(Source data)
• • • • •

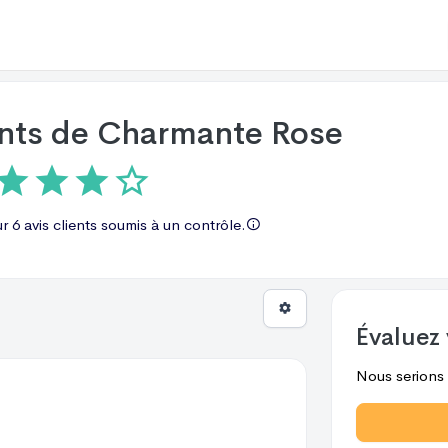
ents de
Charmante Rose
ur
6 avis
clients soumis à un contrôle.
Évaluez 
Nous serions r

• • • • •

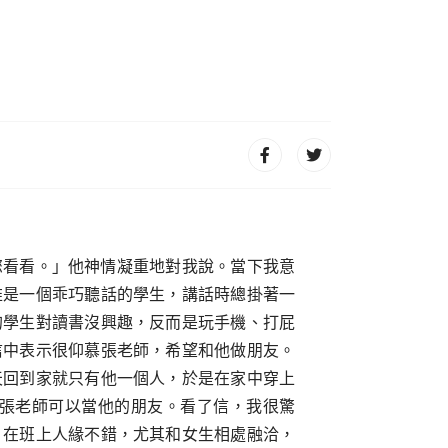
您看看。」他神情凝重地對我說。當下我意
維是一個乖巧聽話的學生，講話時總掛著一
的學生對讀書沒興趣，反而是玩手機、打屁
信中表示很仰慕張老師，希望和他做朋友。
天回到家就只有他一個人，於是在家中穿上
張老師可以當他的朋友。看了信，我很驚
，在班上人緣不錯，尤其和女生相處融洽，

• • • • •

> _WORK TO BE COMPLETED_
All that is needed is the exact run of lines above from the line containing "Charmante Rose" through the line containing "Nous serions r", both of them included.

> _YOUR RESPONSE_
Charmante Rose
ur
6 avis
clients soumis à un contrôle.
Évaluez 
Nous serions r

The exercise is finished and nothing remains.